Given entries>
........

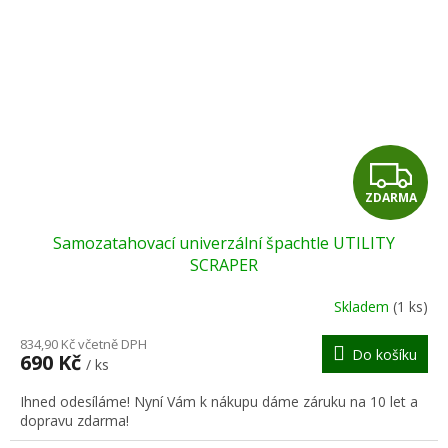
Z
ZDARMA
D
Samozatahovací univerzální špachtle UTILITY
A
SCRAPER
R
Skladem
(1 ks)
M
834,90 Kč včetně DPH
Do košíku
690 Kč
/ ks
A
Ihned odesíláme! Nyní Vám k nákupu dáme záruku na 10 let a
dopravu zdarma!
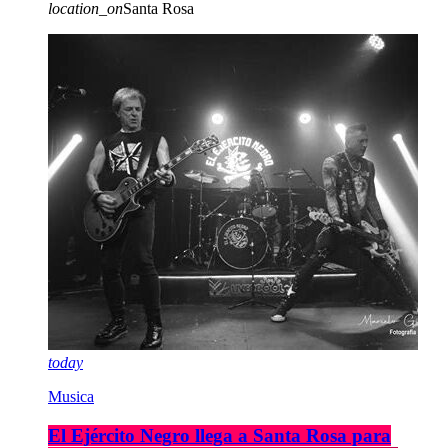
location_on
Santa Rosa
today
Musica
El Ejército Negro llega a Santa Rosa para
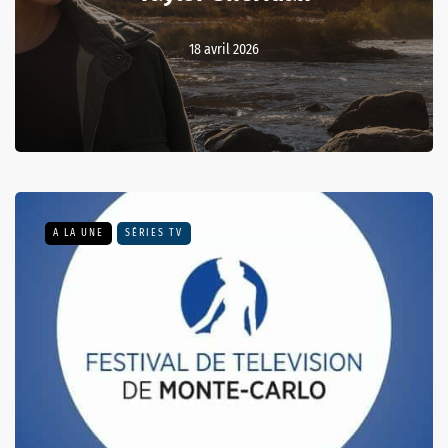
18 avril 2026
A LA UNE
SÉRIES TV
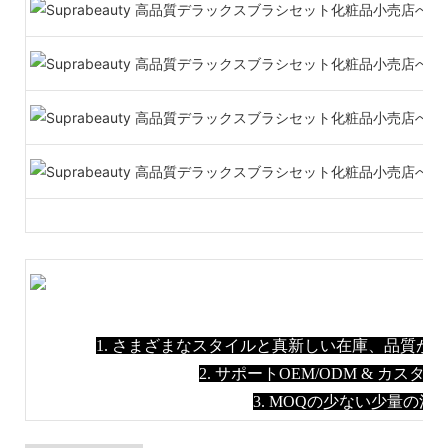
1. さまざまなスタイルと真新しい在庫、品質が
2. サポートOEM/ODM & カス
3. MOQの少ない少量の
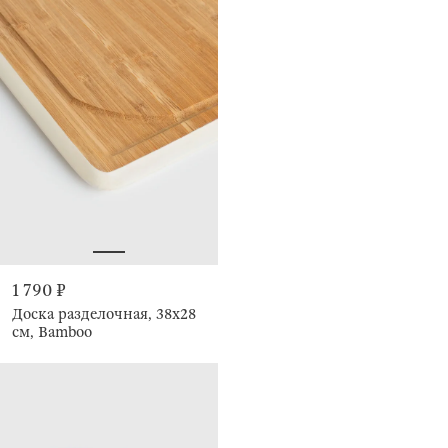
1 790 ₽
Доска разделочная, 38x28
см, Bamboo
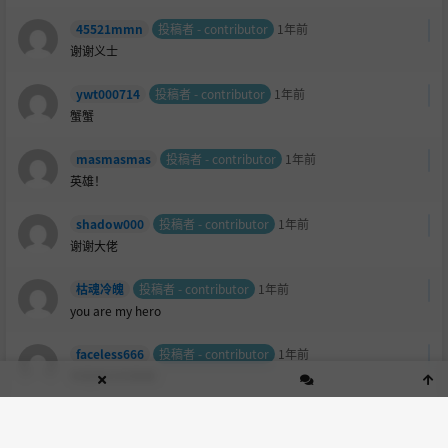
45521mmn
投稿者 - contributor
1年前
谢谢义士
ywt000714
投稿者 - contributor
1年前
蟹蟹
masmasmas
投稿者 - contributor
1年前
英雄！
shadow000
投稿者 - contributor
1年前
谢谢大佬
枯魂冷魄
投稿者 - contributor
1年前
you are my hero
faceless666
投稿者 - contributor
1年前
你是真正的英雄！
Carmen
投稿者 - contributor
1年前
如果只是单纯的r18资源，其他网站上就有啊，比方说这款游戏我记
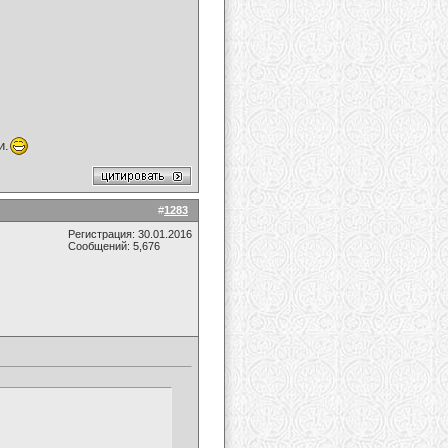
и.
#
1283
Регистрация: 30.01.2016
Сообщений: 5,676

........

Your assignment> Return the material word for word, images omitted.

Output below>
Z
ZDARMA
D
Samozatahovací univerzální špachtle UTILITY
A
SCRAPER
R
Skladem
(1 ks)
M
834,90 Kč včetně DPH
Do košíku
690 Kč
/ ks
A
Ihned odesíláme! Nyní Vám k nákupu dáme záruku na 10 let a
dopravu zdarma!
location_on
Santa Rosa
today
Musica
El Ejército Negro llega a Santa Rosa para
18 avril 2026
A LA UNE
SÉRIES TV
1. さまざまなスタイルと真新しい在庫、品質が
2. サポートOEM/ODM & カス
3. MOQの少ない少量の
1 790 ₽
Доска разделочная, 38x28
см, Bamboo
45521mmn
投稿者 - contributor
1年前
谢谢义士
ywt000714
投稿者 - contributor
1年前
蟹蟹
masmasmas
投稿者 - contributor
1年前
英雄！
shadow000
投稿者 - contributor
1年前
谢谢大佬
枯魂冷魄
投稿者 - contributor
1年前
you are my hero
faceless666
投稿者 - contributor
1年前
你是真正的英雄！
Carmen
投稿者 - contributor
1年前
如果只是单纯的r18资源，其他网站上就有啊，比方说这款游戏我记
и.
#
1283
Регистрация: 30.01.2016
Сообщений: 5,676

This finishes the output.